The question "Are you a person?" typically receives an instant "yes". Yet, this assumption fuels a system of control, allowing statutory jurisdiction to apply to us. This authority rests on the claim that a living, breathing human being is a "person" as defined by statute.
If you are not, then statutory law does not apply without your explicit consent. Therefore, challenging this premise becomes vital. We present ten independent proof points, demonstrating that it is impossible to prove a living being is a person. These are fundamental logical, temporal, and legal impossibilities.
Why This Matters
If living beings are not persons, then:
- Statutes apply to what they create (persons), not what pre-existed them (living beings).
- Application to living beings requires a contract meeting all legal requirements.
- No such contract has been signed, disclosed, or agreed to.
- The system operates on presumption, not proof.
- That presumption can be challenged, shifting the burden of proof.
This is not about avoiding obligations.
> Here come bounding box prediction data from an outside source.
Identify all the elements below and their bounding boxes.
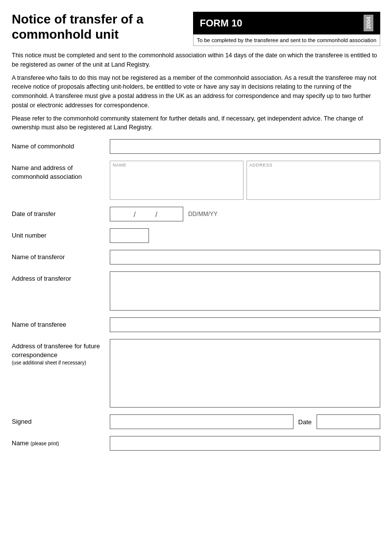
form-subtitle: To be completed by the transferee and se… bbox=[193, 34, 380, 46]
unit-number-field bbox=[110, 228, 380, 243]
transferor-name-label: Name of transferor bbox=[12, 250, 110, 262]
association-name-box: NAME bbox=[110, 161, 244, 200]
name-print-input[interactable] bbox=[110, 436, 380, 451]
page-header: Notice of transfer of a commonhold unit … bbox=[12, 12, 380, 46]
transferee-address-row: Address of transferee for future corresp… bbox=[12, 339, 380, 408]
date-row: / / DD/MM/YY bbox=[110, 207, 380, 221]
date-sep-1: / bbox=[134, 210, 138, 218]
unit-number-label: Unit number bbox=[12, 228, 110, 240]
intro-paragraph-1: This notice must be completed and sent t… bbox=[12, 51, 380, 70]
signed-date-row: Date bbox=[110, 414, 380, 429]
year-badge: 2004 bbox=[364, 15, 373, 31]
form-label: FORM 10 bbox=[200, 18, 243, 29]
commonhold-name-row: Name of commonhold bbox=[12, 139, 380, 154]
transferor-name-field bbox=[110, 250, 380, 265]
transferor-name-input[interactable] bbox=[110, 250, 380, 265]
transferee-address-input[interactable] bbox=[110, 339, 380, 408]
signed-field: Date bbox=[110, 414, 380, 429]
signed-label: Signed bbox=[12, 414, 110, 426]
name-print-row: Name (please print) bbox=[12, 436, 380, 451]
name-address-fields: NAME ADDRESS bbox=[110, 161, 380, 200]
transferee-name-label: Name of transferee bbox=[12, 317, 110, 329]
unit-number-row: Unit number bbox=[12, 228, 380, 243]
association-address-input[interactable] bbox=[247, 169, 380, 199]
signed-row: Signed Date bbox=[12, 414, 380, 429]
date-input-box[interactable]: / / bbox=[110, 207, 183, 221]
name-print-label: Name (please print) bbox=[12, 436, 110, 448]
transferor-address-label: Address of transferor bbox=[12, 271, 110, 283]
commonhold-name-label: Name of commonhold bbox=[12, 139, 110, 151]
transferee-address-note: (use additional sheet if necessary) bbox=[12, 360, 110, 366]
intro-paragraph-2: A transferee who fails to do this may no… bbox=[12, 73, 380, 110]
transferee-address-label: Address of transferee for future corresp… bbox=[12, 339, 110, 366]
name-print-field bbox=[110, 436, 380, 451]
date-field: / / DD/MM/YY bbox=[110, 207, 380, 221]
date-of-transfer-row: Date of transfer / / DD/MM/YY bbox=[12, 207, 380, 221]
association-label: Name and address of commonhold associati… bbox=[12, 161, 110, 181]
transferee-address-field bbox=[110, 339, 380, 408]
association-name-input[interactable] bbox=[110, 169, 243, 199]
form-badge-container: FORM 10 2004 To be completed by the tran… bbox=[193, 12, 380, 46]
transferor-address-field bbox=[110, 271, 380, 311]
address-box-header: ADDRESS bbox=[247, 161, 380, 169]
association-row: Name and address of commonhold associati… bbox=[12, 161, 380, 200]
transferee-name-input[interactable] bbox=[110, 317, 380, 332]
transferee-name-field bbox=[110, 317, 380, 332]
commonhold-name-input[interactable] bbox=[110, 139, 380, 154]
signed-input[interactable] bbox=[110, 414, 294, 429]
unit-number-input[interactable] bbox=[110, 228, 149, 243]
transferor-name-row: Name of transferor bbox=[12, 250, 380, 265]
date-format-hint: DD/MM/YY bbox=[188, 211, 218, 217]
form-section: Name of commonhold Name and address of c… bbox=[12, 139, 380, 451]
date-inline-label: Date bbox=[298, 418, 312, 426]
transferor-address-input[interactable] bbox=[110, 271, 380, 311]
date-inline-input[interactable] bbox=[317, 414, 380, 429]
transferee-name-row: Name of transferee bbox=[12, 317, 380, 332]
association-address-box: ADDRESS bbox=[246, 161, 380, 200]
name-print-note: (please print) bbox=[30, 441, 59, 446]
date-of-transfer-label: Date of transfer bbox=[12, 207, 110, 218]
intro-paragraph-3: Please refer to the commonhold community… bbox=[12, 114, 380, 133]
form-badge: FORM 10 2004 bbox=[193, 12, 380, 34]
commonhold-name-field bbox=[110, 139, 380, 154]
intro-section: This notice must be completed and sent t… bbox=[12, 51, 380, 132]
page-title: Notice of transfer of a commonhold unit bbox=[12, 12, 193, 42]
date-sep-2: / bbox=[155, 210, 159, 218]
name-box-header: NAME bbox=[110, 161, 243, 169]
transferor-address-row: Address of transferor bbox=[12, 271, 380, 311]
It is about understanding their true nature and demanding proof they specifically apply to you.
Understanding Key Terms
A Note on Etymology: Person as Mask
The Latin word persona refers to the mask actors wore in Roman theatre. The Distinction is clear: the actor (a living being) is not the mask (persona). The actor wears the mask to represent a role.
This meaning translates directly into legal usage. When law discusses "persons", it refers to legal roles, statuses, and capacities: masks in a legal play. Colloquialism has blurred this, making "person" synonymous with "human being". However, in a legal context, its original meaning persists: representation, not reality.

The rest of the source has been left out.